Opinion

EU Must Hold Firm in Rule-of-Law Dispute with Hungary, Poland

The majority of Hungarians and Poles agree.

Viktor Orbán Giuseppe Conte
Prime Ministers Viktor Orbán of Hungary and Giuseppe Conte of Italy attend a European Council meeting in Brussels, February 21 (European Council)

Hungary and Poland are holding up approval of the EU’s seven-year budget and coronavirus recovery fund, worth a combined €1.8 trillion, vowing to jointly veto so long as the rest of the bloc insists on tying funds to compliance with the rule of law.

The countries’ far-right governments, which are already being probed by the EU for politicizing their judicial systems, claim they are defending national sovereignty from foreign interference.

Viktor Orbán, the Hungarian prime minister, said he would not “subject Hungary to a situation where a simple majority imposes issues upon the Hungarian people they do not want.”

The problem with that statement: 25 of the EU’s 27 member states support the proposed rule-of-law conditionality, as do seven in ten Hungarians and Poles.

EU-wide support is as high as 77 percent, according to a poll commissioned by the European Parliament.

“The” people

It’s a reminder that leaders are not their countries. Populists like Orbán pretend to speak on behalf of “the people”, but he only has the support of half of Hungary.

Poland’s ruling Law and Justice party is polling at an average of 33 percent support, down from 44 percent in the last election. It has seen major protests against it in recent weeks over a proposal to tighten abortion laws.

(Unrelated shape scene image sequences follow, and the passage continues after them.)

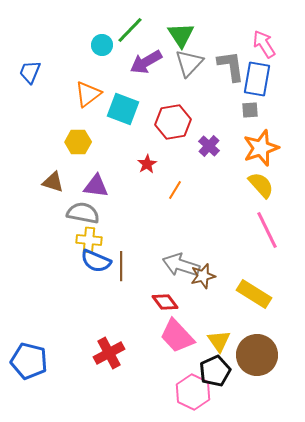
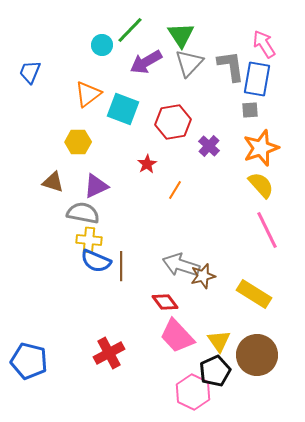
purple triangle: rotated 32 degrees counterclockwise
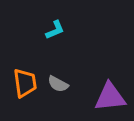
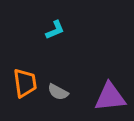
gray semicircle: moved 8 px down
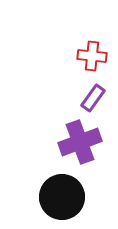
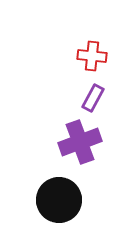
purple rectangle: rotated 8 degrees counterclockwise
black circle: moved 3 px left, 3 px down
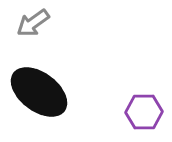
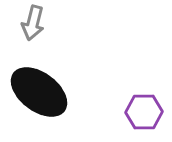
gray arrow: rotated 40 degrees counterclockwise
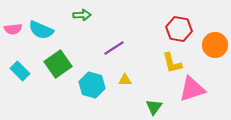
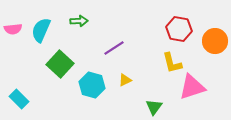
green arrow: moved 3 px left, 6 px down
cyan semicircle: rotated 90 degrees clockwise
orange circle: moved 4 px up
green square: moved 2 px right; rotated 12 degrees counterclockwise
cyan rectangle: moved 1 px left, 28 px down
yellow triangle: rotated 24 degrees counterclockwise
pink triangle: moved 2 px up
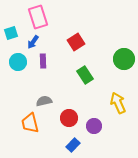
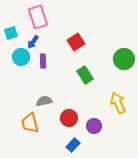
cyan circle: moved 3 px right, 5 px up
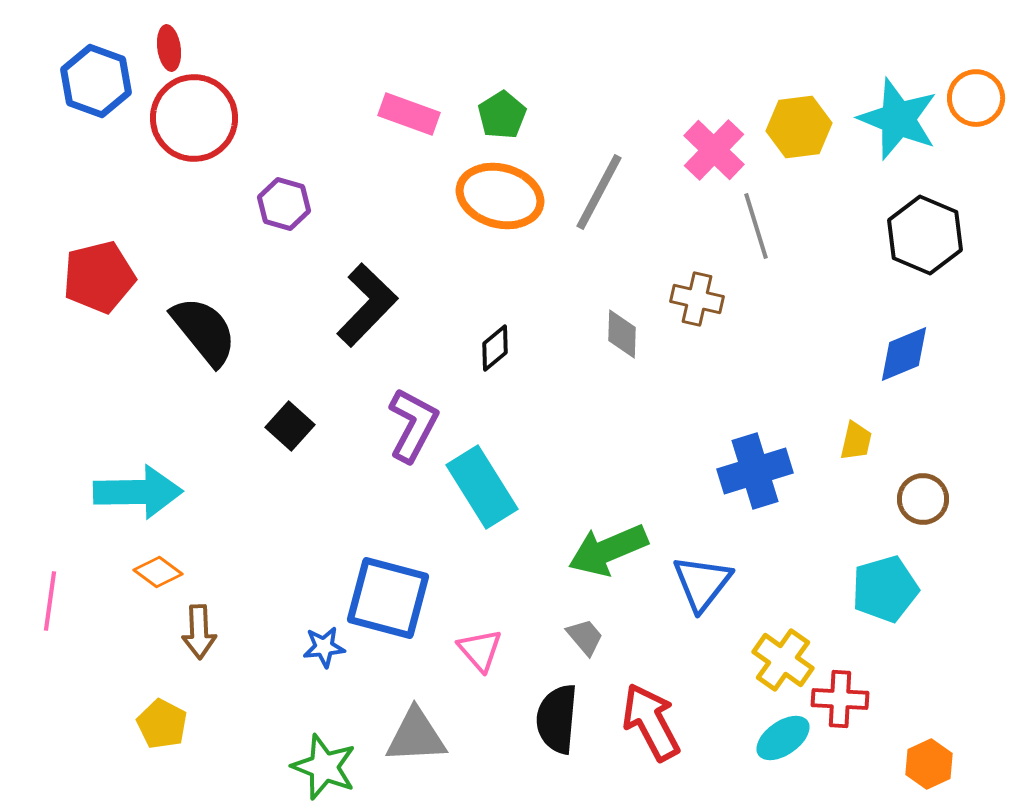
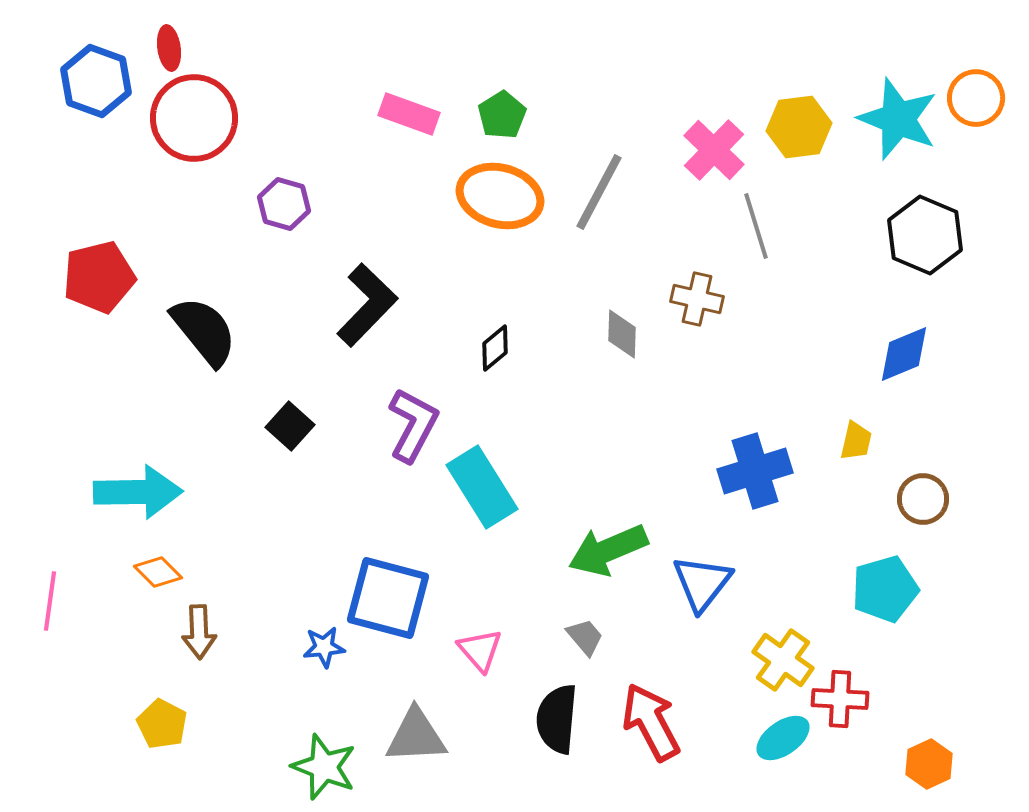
orange diamond at (158, 572): rotated 9 degrees clockwise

Orbán has gerrymandered parliamentary seats, making it possible to win a two-thirds majority with under 50 percent support, and he is raising the minimum number of districts in which parties must compete from 27 to fifty out of 106, making it harder for small and regional parties to win.

Justice

Law and Justice hasn’t gone that far, but — like Orbán — it has undermined the independence of the judiciary in Poland by:

  • Packing the Constitutional Tribunal, which tests the constitutionality of new laws, with loyalists;
  • Trying to force Supreme Court justices into retirement, something the European Court of Justice prevented;
  • Giving the justice minister the power to unilaterally dismiss court presidents;
  • Creating a separate disciplinary chamber that can suspend judges; and
  • Fining judges who question the government’s legal reforms under a new “muzzle law”.

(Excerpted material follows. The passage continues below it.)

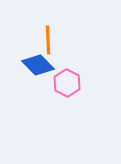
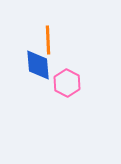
blue diamond: rotated 40 degrees clockwise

The party claims it is purging holdovers from Poland’s communist regime, who are blocking the will of “the people”.

However, few judges are old enough to have served prior to 1989.

The real reason for the many changes is that an independent judiciary stands in the way of Law and Justice’s vision of an illiberal Polish democracy.

Tactics

Orbán and Law and Justice share other tactics.

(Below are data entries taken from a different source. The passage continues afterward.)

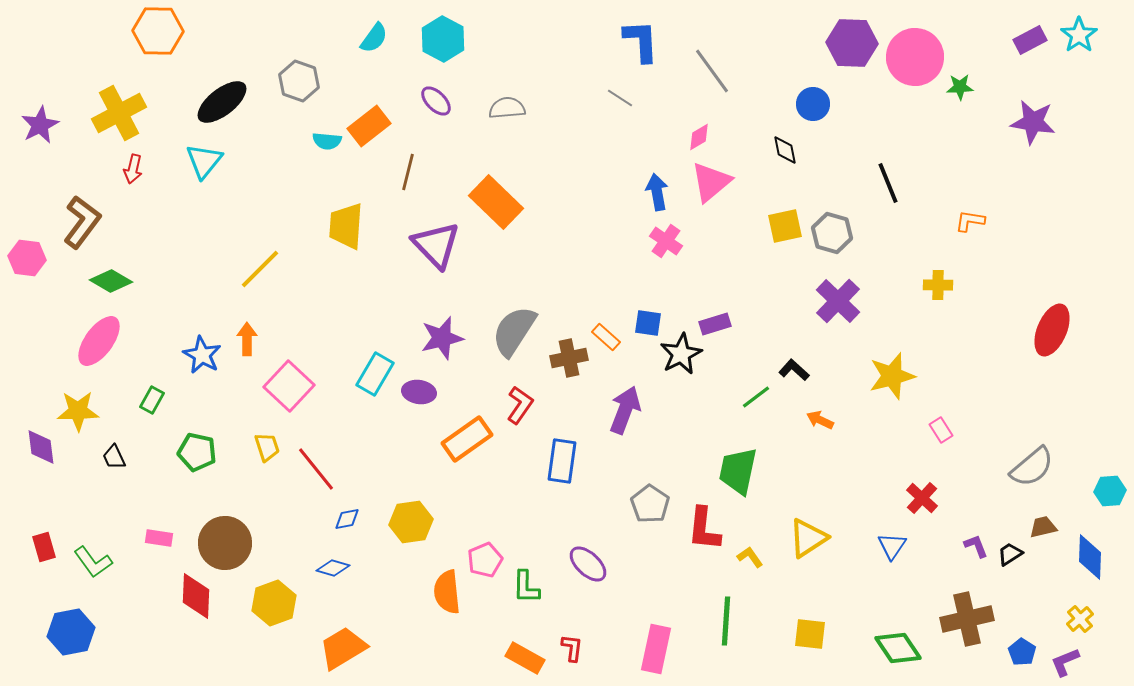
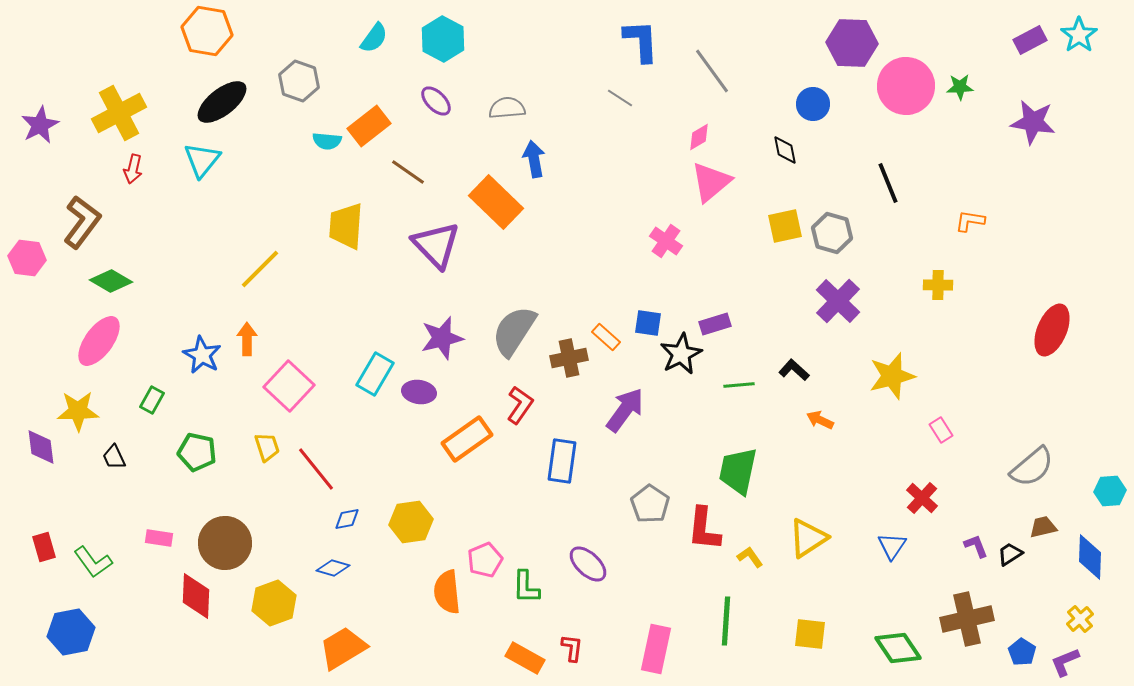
orange hexagon at (158, 31): moved 49 px right; rotated 9 degrees clockwise
pink circle at (915, 57): moved 9 px left, 29 px down
cyan triangle at (204, 161): moved 2 px left, 1 px up
brown line at (408, 172): rotated 69 degrees counterclockwise
blue arrow at (657, 192): moved 123 px left, 33 px up
green line at (756, 397): moved 17 px left, 12 px up; rotated 32 degrees clockwise
purple arrow at (625, 410): rotated 15 degrees clockwise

Both have purged political opponents from government agencies and state-run companies.

Both have weakened the free press. Hungary fines journalists whose reporting is deemed “unbalanced”. Orbán’s allies have bought up critical newspapers and websites and turned them into government mouthpieces. Law and Justice has converted the previously independent public broadcaster into a propaganda channel.

Both scapegoat minorities. Orbán has deprived all but a few non-Christian churches of state funding and frequently inveighs against Muslim immigration. Law and Justice calls gay rights an “import” and has declared dozens of municipalities “LGBT-free zones”.

What’s at stake

EU leaders agreed in September to tie the disbursement of EU funds to compliance with the rule of law.

The conditionality is not automatic. To withhold money, a qualified majority of fifteen out of 27 member states, representing 65 percent of the EU’s population, must agree.

Only rule-of-law violations with budgetary implications would qualify.

For supporters, it’s the bare minimum the EU could do to protect the democratic values Hungary and Poland also committed to uphold when they joined in 2004. Leaders would still need to actively sanction two of their own, something they haven’t done so far. Current disciplinary procedures, which could see Hungary and Poland lose their voting rights in the councils of the EU, were initiated by the European Parliament.

But if the proposal were meaningless, Orbán and his Polish counterpart, Mateusz Morawiecki, wouldn’t be fighting it. They understand it could be used to rein them in — which is exactly why the rest of the EU must hold firm.